Digital twins provide the freedom to explore possibilities without risk. A digital twin of a machine — or even of an entire facility — is a model of the subject in a virtual world.
Here too, IoT data provides the basis for the model. Businesses can run simulations of new maintenance strategies to identify the optimal approach to minimize planned downtime and continue to reduce unplanned breakdowns. Because the digital twin is built on information that’s continually refreshed in real-time, the model continues to evolve to emulate the asset reliability and its current condition in the real world.
Digital twins allow businesses to experiment more. The virtual re-creation of an asset is a risk-free environment to run simulations and develop scenarios that answer questions like “how many more days can we forego scheduled maintenance without a breakdown?” or “how can we extend the life of this asset?” Or even, “How much longer can I go without servicing my car?”

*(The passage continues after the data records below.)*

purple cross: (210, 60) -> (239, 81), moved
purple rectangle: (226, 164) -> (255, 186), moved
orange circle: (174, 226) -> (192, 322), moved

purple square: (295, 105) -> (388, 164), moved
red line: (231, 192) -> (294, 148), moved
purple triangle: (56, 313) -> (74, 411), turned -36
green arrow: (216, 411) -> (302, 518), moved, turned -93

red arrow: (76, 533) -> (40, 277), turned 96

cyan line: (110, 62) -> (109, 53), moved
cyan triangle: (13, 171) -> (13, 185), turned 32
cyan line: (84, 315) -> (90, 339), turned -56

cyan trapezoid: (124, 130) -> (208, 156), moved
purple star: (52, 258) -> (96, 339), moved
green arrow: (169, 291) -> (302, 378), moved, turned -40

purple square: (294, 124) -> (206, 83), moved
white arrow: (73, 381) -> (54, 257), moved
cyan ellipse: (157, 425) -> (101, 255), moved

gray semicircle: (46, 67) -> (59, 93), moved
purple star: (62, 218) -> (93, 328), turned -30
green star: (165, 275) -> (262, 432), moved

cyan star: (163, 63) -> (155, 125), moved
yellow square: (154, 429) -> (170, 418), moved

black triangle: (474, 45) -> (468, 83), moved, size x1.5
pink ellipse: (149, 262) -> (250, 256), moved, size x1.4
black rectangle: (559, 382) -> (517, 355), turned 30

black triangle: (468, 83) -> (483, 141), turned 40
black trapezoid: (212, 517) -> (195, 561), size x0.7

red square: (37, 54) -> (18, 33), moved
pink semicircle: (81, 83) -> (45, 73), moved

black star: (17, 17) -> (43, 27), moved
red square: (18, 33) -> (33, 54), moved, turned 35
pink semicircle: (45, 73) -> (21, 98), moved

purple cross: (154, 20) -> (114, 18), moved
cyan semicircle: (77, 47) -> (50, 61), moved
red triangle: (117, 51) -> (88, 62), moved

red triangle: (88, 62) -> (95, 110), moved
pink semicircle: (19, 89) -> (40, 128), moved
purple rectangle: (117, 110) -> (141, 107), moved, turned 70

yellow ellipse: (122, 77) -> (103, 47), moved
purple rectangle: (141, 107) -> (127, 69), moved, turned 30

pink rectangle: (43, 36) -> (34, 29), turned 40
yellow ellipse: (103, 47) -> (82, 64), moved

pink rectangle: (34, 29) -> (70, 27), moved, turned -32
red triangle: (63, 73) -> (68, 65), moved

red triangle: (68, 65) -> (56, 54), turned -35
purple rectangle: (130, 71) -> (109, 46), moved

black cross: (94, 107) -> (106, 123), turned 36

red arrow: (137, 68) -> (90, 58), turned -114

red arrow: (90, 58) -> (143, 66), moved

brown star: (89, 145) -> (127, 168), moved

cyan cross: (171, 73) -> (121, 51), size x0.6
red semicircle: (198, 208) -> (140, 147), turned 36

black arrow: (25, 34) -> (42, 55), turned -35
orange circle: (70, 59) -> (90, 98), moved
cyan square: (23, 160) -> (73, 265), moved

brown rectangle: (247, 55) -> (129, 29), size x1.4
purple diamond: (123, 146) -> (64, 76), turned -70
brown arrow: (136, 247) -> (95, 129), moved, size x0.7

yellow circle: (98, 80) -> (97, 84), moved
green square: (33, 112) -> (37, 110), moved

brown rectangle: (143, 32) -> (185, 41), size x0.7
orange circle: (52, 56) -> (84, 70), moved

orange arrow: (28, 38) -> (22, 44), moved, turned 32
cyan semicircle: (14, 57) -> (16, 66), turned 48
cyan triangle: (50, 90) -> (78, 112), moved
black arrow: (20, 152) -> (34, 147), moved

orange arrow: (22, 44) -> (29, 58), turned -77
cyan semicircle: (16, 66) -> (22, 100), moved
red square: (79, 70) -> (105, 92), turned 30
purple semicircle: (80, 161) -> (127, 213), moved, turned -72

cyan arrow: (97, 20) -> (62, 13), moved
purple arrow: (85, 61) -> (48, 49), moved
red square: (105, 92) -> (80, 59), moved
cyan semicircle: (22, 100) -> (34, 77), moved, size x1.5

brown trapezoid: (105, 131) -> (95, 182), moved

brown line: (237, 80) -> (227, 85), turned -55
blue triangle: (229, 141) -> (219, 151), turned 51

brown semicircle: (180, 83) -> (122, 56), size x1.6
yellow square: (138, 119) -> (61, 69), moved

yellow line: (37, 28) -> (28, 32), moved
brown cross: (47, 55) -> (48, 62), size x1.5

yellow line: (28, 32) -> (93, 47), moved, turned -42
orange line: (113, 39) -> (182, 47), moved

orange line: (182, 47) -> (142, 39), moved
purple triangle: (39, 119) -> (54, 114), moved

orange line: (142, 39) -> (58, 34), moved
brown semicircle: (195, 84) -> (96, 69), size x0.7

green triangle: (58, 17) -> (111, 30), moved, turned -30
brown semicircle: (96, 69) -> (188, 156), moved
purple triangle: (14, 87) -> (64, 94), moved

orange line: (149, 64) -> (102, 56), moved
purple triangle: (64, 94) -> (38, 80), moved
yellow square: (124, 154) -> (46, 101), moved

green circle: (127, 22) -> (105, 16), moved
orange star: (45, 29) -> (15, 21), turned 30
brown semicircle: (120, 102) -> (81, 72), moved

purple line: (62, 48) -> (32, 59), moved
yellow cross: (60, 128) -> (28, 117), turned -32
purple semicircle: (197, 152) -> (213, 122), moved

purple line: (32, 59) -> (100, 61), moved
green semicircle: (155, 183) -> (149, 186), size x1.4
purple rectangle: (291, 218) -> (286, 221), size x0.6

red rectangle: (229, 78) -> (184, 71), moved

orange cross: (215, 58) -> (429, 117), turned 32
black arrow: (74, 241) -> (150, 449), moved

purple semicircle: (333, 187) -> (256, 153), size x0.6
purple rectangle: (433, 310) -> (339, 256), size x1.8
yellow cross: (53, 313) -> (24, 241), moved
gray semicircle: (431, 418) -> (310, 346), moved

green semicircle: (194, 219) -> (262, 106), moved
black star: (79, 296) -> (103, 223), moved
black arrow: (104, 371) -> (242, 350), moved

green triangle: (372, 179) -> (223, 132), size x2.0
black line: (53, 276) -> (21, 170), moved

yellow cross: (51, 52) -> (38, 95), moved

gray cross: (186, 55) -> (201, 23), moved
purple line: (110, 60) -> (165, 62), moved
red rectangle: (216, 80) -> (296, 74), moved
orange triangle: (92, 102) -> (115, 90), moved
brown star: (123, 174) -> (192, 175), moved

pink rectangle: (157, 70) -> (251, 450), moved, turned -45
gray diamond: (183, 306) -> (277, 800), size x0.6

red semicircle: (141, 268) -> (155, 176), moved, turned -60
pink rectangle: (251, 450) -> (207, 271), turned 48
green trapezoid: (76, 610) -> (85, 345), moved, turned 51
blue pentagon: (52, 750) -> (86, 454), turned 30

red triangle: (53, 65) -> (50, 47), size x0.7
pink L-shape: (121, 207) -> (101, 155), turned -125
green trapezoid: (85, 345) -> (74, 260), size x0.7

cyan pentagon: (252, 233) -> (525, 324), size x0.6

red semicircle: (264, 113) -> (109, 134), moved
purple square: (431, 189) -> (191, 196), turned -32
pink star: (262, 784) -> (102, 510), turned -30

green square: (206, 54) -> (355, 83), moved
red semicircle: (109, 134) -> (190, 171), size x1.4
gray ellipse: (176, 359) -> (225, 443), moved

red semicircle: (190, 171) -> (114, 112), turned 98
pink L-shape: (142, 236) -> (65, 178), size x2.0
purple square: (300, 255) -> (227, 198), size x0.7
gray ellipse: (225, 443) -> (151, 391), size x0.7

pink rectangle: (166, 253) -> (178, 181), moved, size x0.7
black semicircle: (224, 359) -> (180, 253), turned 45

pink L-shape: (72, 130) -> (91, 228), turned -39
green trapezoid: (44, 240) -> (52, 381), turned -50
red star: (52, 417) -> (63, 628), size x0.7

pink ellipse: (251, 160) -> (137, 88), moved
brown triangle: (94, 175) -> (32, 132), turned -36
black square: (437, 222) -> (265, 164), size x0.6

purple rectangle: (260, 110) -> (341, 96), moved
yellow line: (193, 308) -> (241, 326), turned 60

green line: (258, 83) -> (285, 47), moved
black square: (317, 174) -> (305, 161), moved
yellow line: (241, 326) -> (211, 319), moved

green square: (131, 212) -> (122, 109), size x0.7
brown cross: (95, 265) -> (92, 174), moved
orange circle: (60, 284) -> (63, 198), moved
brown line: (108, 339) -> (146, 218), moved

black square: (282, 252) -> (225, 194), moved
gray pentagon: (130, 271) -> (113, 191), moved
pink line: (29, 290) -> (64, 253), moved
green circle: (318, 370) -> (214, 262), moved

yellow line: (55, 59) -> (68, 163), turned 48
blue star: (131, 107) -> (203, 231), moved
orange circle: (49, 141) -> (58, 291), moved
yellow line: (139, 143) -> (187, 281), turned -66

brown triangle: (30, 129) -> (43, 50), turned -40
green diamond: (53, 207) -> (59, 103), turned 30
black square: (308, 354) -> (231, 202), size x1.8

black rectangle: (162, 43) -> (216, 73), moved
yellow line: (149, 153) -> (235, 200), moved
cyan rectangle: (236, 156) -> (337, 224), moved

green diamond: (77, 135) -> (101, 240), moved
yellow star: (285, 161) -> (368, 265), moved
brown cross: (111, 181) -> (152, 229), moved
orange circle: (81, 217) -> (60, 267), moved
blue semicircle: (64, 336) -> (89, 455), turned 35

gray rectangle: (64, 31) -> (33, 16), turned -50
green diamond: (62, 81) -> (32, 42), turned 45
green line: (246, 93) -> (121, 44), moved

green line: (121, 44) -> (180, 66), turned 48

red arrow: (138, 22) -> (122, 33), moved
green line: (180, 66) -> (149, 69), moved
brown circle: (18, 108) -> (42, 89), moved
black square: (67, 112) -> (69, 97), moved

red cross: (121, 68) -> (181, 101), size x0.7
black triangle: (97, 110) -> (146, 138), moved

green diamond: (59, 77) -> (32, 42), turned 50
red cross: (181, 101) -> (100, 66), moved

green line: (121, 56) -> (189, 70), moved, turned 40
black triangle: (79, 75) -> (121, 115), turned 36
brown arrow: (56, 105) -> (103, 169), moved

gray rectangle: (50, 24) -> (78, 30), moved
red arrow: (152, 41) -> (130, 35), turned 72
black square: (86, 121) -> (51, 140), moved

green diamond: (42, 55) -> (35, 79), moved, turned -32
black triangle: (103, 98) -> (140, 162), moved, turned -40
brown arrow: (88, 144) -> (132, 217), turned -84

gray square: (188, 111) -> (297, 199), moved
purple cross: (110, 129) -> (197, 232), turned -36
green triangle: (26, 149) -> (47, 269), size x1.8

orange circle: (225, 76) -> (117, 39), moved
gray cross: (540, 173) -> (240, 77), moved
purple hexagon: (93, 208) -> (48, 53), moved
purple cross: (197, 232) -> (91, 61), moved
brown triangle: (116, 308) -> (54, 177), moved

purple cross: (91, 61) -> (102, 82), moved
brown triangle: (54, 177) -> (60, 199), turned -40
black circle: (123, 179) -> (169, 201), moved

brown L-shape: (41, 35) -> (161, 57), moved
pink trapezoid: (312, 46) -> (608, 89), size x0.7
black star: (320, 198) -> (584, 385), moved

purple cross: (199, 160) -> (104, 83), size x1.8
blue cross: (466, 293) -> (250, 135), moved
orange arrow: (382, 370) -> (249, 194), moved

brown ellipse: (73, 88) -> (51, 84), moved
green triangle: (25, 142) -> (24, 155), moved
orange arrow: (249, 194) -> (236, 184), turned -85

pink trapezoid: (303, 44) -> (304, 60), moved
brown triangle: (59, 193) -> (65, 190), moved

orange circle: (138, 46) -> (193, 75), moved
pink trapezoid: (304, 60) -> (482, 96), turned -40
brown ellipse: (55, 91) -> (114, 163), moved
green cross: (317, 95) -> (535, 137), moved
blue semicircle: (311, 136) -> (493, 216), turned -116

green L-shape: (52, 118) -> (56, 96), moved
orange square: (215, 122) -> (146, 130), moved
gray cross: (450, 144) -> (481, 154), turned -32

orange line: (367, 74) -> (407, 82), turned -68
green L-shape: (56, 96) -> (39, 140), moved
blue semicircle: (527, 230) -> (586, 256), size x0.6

Businesses want to maintain equipment as frequently as necessary, but no more frequently than necessary. Digital twins help businesses find that sweet spot.
Deriving value from predictive maintenance
Not every circumstance calls for building and maintaining a digital twin, or for implementing an AI model. Many maintenance situations are effectively addressed with simpler solutions. By getting acquainted with the potential of predictive maintenance, leaders can determine what maintenance solutions are appropriate to their conditions. Businesses that use IoT devices to monitor critical assets and facility conditions will, however, benefit from a fresh look at how they use their IoT data today — and from learning how IoT data could optimize the performance and proactive maintenance of their assets. They will discover how to derive more value from IoT data they already possess — and from the equipment their IoT devices are already monitoring.